Os ocupantes do barco tentam soltá-la, mas até encontrarem a linha certa é possível ver o animal desfalecer
Kamila Alcântara
Publicado em 25/09/2021 às 08:21
Atualizado em 10/09/2026 às 14:14
Crédito do vídeo: Kamila Alcântara
A empresária Gabriela Brasil registrou uma situação triste e perigosa no Rio Aquidauana, região do Distrito de Palmeiras: um filhote de capivara se afogando, com uma das patas presas ao espinhel - petrecho de pesca proibido. O caso aconteceu nesta sexta-feira (24), logo após a realização de uma live que falava exatamente sobre a importância do cuidado do rio e os perigos da pesca que não respeita a natureza.
Capivara tentando respirar Segundo Gabriela, que pratica a pesca esportiva, ela estava pescando quando viu os movimentos na água. No vídeo é possível notar que o animal tenta com todas as forças de soltar da linha, mas são dois espinhel armados que atravessam o rio, até que os ocupantes do barco achem a linha certa é possível ver que o animal desfalece.
Os ocupantes do barco tentando cortar o espinhelO espinhel é uma armadilha para peixes, montado a partir de uma “corda matriz”, que nesse caso atravessaram no rio, de uma margem a outra. Nessa corda, amarra-se em sua extensão várias linhas com anzóis e iscas, para pegar o maior número possível de peixes.
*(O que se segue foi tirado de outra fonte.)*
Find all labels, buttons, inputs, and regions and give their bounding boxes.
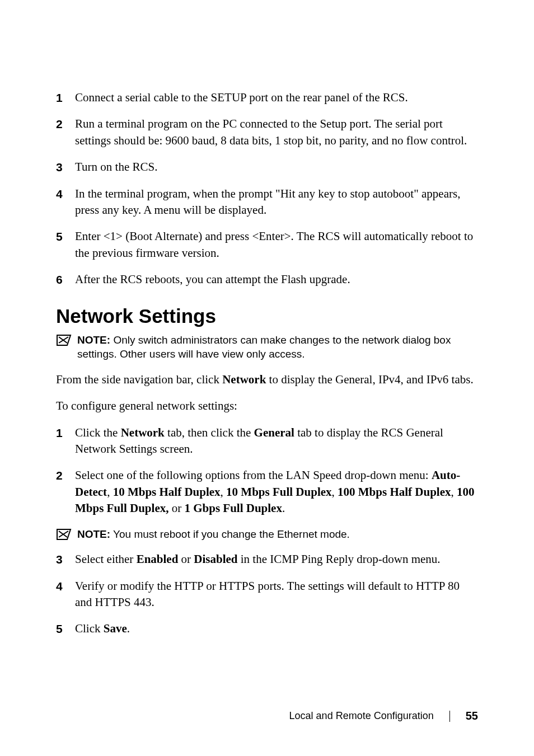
- step-b-5: 5 Click Save.: [56, 621, 478, 637]
- step-num: 4: [56, 186, 75, 219]
- t: .: [282, 501, 285, 515]
- t: Click the: [75, 426, 121, 439]
- t: .: [127, 622, 130, 635]
- step-text: In the terminal program, when the prompt…: [75, 186, 478, 219]
- step-text: Select either Enabled or Disabled in the…: [75, 551, 478, 567]
- step-a-3: 3 Turn on the RCS.: [56, 159, 478, 175]
- note-label: NOTE:: [77, 528, 110, 540]
- step-text: Enter <1> (Boot Alternate) and press <En…: [75, 228, 478, 261]
- note-body: Only switch administrators can make chan…: [77, 334, 451, 360]
- step-text: Select one of the following options from…: [75, 467, 478, 516]
- note-text: NOTE: You must reboot if you change the …: [77, 527, 478, 542]
- step-num: 3: [56, 551, 75, 567]
- step-num: 6: [56, 271, 75, 288]
- t: in the ICMP Ping Reply drop-down menu.: [238, 552, 441, 566]
- para-text: to display the General, IPv4, and IPv6 t…: [266, 373, 473, 386]
- t: ,: [332, 485, 338, 499]
- t: ,: [451, 485, 457, 499]
- b: Save: [104, 622, 127, 635]
- page-footer: Local and Remote Configuration 55: [289, 710, 478, 722]
- b: 10 Mbps Half Duplex: [113, 485, 221, 499]
- step-text: Connect a serial cable to the SETUP port…: [75, 90, 478, 106]
- step-text: After the RCS reboots, you can attempt t…: [75, 271, 478, 288]
- t: or: [178, 552, 194, 566]
- note-label: NOTE:: [77, 334, 110, 346]
- step-a-2: 2 Run a terminal program on the PC conne…: [56, 116, 478, 149]
- footer-title: Local and Remote Configuration: [289, 710, 434, 722]
- step-b-3: 3 Select either Enabled or Disabled in t…: [56, 551, 478, 567]
- step-text: Verify or modify the HTTP or HTTPS ports…: [75, 578, 478, 611]
- para-bold: Network: [222, 373, 266, 386]
- para-text: From the side navigation bar, click: [56, 373, 222, 386]
- t: or: [168, 501, 184, 515]
- step-num: 4: [56, 578, 75, 611]
- step-a-1: 1 Connect a serial cable to the SETUP po…: [56, 90, 478, 106]
- step-num: 2: [56, 116, 75, 149]
- note-icon: [56, 334, 72, 346]
- step-b-1: 1 Click the Network tab, then click the …: [56, 425, 478, 458]
- b: General: [254, 426, 294, 439]
- step-text: Click Save.: [75, 621, 478, 637]
- step-num: 1: [56, 425, 75, 458]
- step-num: 1: [56, 90, 75, 106]
- t: Select one of the following options from…: [75, 468, 432, 482]
- b: 10 Mbps Full Duplex: [226, 485, 331, 499]
- step-b-2: 2 Select one of the following options fr…: [56, 467, 478, 516]
- step-num: 2: [56, 467, 75, 516]
- b: 100 Mbps Half Duplex: [338, 485, 451, 499]
- section-heading: Network Settings: [56, 305, 478, 327]
- b: Disabled: [194, 552, 237, 566]
- step-text: Turn on the RCS.: [75, 159, 478, 175]
- page-number: 55: [466, 710, 478, 722]
- step-text: Click the Network tab, then click the Ge…: [75, 425, 478, 458]
- step-num: 5: [56, 621, 75, 637]
- step-b-4: 4 Verify or modify the HTTP or HTTPS por…: [56, 578, 478, 611]
- t: Select either: [75, 552, 137, 566]
- b: Network: [121, 426, 165, 439]
- b: Enabled: [137, 552, 179, 566]
- t: tab, then click the: [165, 426, 254, 439]
- t: Click: [75, 622, 104, 635]
- step-num: 3: [56, 159, 75, 175]
- step-text: Run a terminal program on the PC connect…: [75, 116, 478, 149]
- t: ,: [107, 485, 113, 499]
- note-body: You must reboot if you change the Ethern…: [110, 528, 350, 540]
- footer-divider: [449, 711, 450, 722]
- step-num: 5: [56, 228, 75, 261]
- t: ,: [221, 485, 227, 499]
- note-2: NOTE: You must reboot if you change the …: [56, 527, 478, 542]
- paragraph-2: To configure general network settings:: [56, 398, 478, 414]
- step-a-4: 4 In the terminal program, when the prom…: [56, 186, 478, 219]
- paragraph-1: From the side navigation bar, click Netw…: [56, 372, 478, 388]
- note-icon: [56, 528, 72, 541]
- step-a-6: 6 After the RCS reboots, you can attempt…: [56, 271, 478, 288]
- step-a-5: 5 Enter <1> (Boot Alternate) and press <…: [56, 228, 478, 261]
- note-1: NOTE: Only switch administrators can mak…: [56, 333, 478, 361]
- note-text: NOTE: Only switch administrators can mak…: [77, 333, 478, 361]
- b: 1 Gbps Full Duplex: [184, 501, 282, 515]
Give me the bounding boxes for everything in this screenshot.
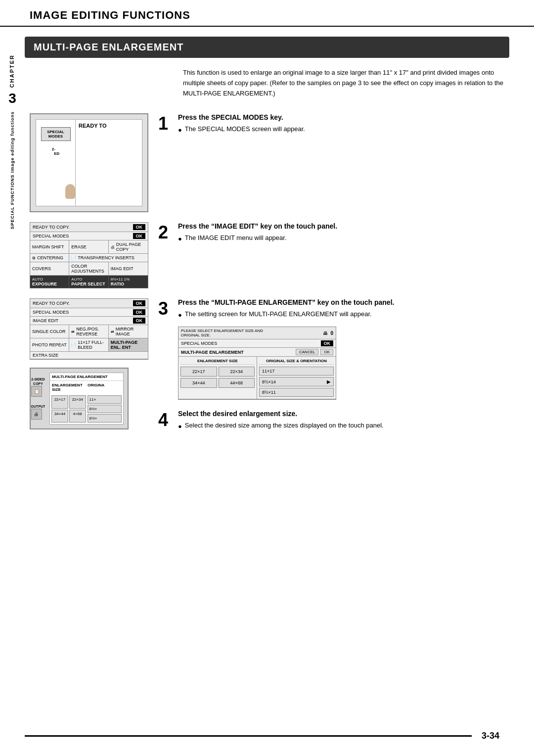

“Esse petrecho é proibido e muito perigoso, porque o rio está baixo e qualquer pessoa que passe ali de barco, caiaque ou entre na água para tomar banho pode se enroscar e ficar preso, como aconteceu com filhote de capivara”, destaca a empresária para O Pantaneiro.
Nas redes sociais, o vídeo gerou grande repercussão. “No dia anterior realizamos uma live sobre os perigos da pesca predatória e como podemos cuidar mais do Rio Aquidauana. Ver o que aconteceu é absurdo, é um descaso”, diz indignada.
É importante destacar que desde 2020 a Semagro (Secretaria de Meio Ambiente, Desenvolvimento Econômico, Produção e Agricultura Familiar) e a PMA (Polícia Militar Ambiental) disponibilizou uma cartilha que explica a maneira legal de realizar a pesca nos rios do Mato Grosso do Sul. Ela mostra o que o pescador profissional, a pessoa que vive da pesca, é permitido usar durante a prática e que não vai degradar o rio. Também há regras para a pesca esportiva.
Petrechos proibidos para a pesca profissional: Cercado, pari ou qualquer aparelho fixo; Do tipo elétrico, sonoro ou luminoso; Fisga, gancho ou garateia, pelo processo de lambada; Arpão, flecha, covo, espinhel ou tarrafão; Substância tóxica ou explosiva; Qualquer aparelho de malha ( Ex: - redes e tarrafas).
Acesse a cartilha clicando aqui.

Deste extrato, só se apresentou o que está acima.